Stabilimenti balneari contro Mare Libero: in Italia infuria la battaglia per le spiagge

Per la prima volta nella storia italiana gli operatori dei lidi scioperano e un’iniziativa popolare chiede la riduzione del numero di sdraio e ombrelloni. Alcuni temono il loro privilegio, altri sperano in più spiagge libere.

“Ridateci le spiagge!” è lo slogan del movimento “Mare Libero” che dal 2019 si batte per più spiagge libere lungo le coste italiane. Durante la campagna di quest’anno “La Tempesta su Battigia” (un gioco di parole sulla Bastiglia, Battigia significa la striscia di spiaggia proprio accanto al acqua), che si svolge sempre il 14 luglio, sulle spiagge del Veneto, della Liguria, della Toscana, del Lazio e della Campania occupata. Sono in corso proteste contro l’occupazione delle spiagge lungo la costa, di cui il 69 per cento è occupato da stabilimenti balneari, come ha recentemente confermato il geologo Mario Tosi.

In passato gli operatori del Lido hanno ignorato le proteste. Quest’anno hanno risposto. Il 9 agosto hanno scioperato per la prima volta nella storia del loro sindacato e hanno annunciato altri due scioperi il 19 e 28 agosto.
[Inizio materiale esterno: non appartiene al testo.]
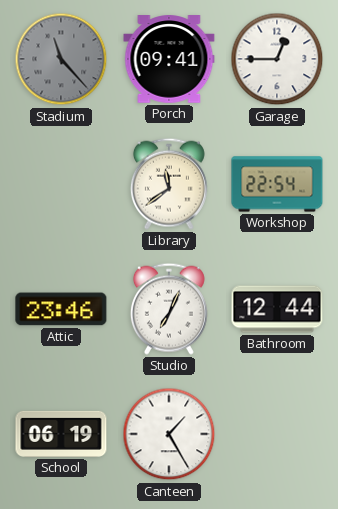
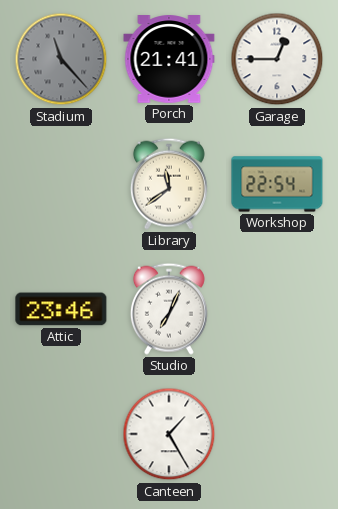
Porch: 09:41 -> 21:41
Bathroom: 12:44 -> none
School: 06:19 -> none
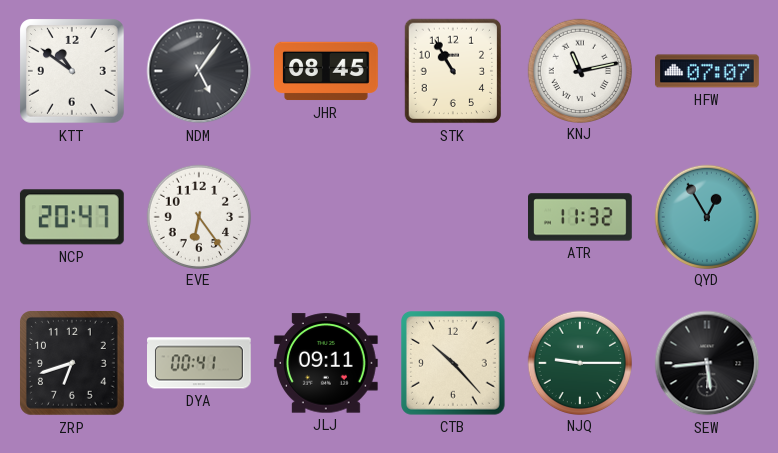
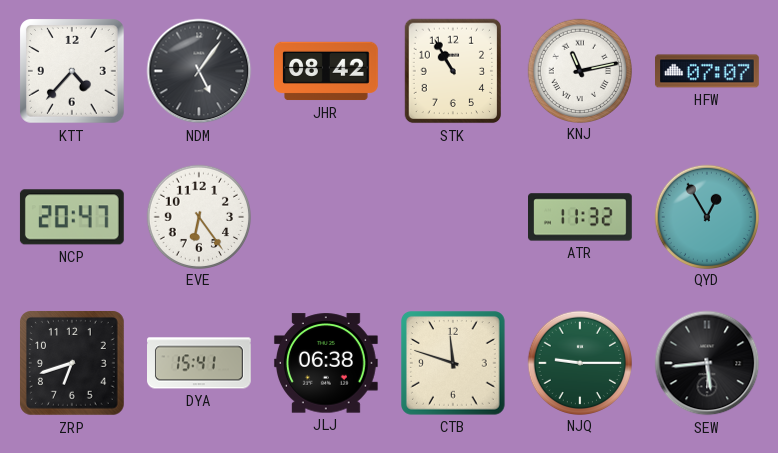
KTT: 10:51 -> 4:37
JHR: 08:45 -> 08:42
DYA: 00:41 -> 15:41
JLJ: 09:11 -> 06:38
CTB: 10:23 -> 11:48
Questa volta il tempo potrebbe già scorrere per gli operatori del Lido.

“È tipico italiano”, si lamenta una donna di mezza età nella località costiera di Zugli in Liguria. Recentemente è stata a Paraggi, vicino a Portofino, ha detto a ntv.de. Paragi è famosa per il suo mare cristallino e lei voleva nuotare lì. “Ma non c’era alcuna possibilità. La piccola spiaggia era piena di sedie a sdraio e proprio accanto era difficile entrare in acqua a causa delle scogliere.” Dovette camminare a lungo finché non scoprì un sentiero che conduceva al mare e alla spiaggia aperta.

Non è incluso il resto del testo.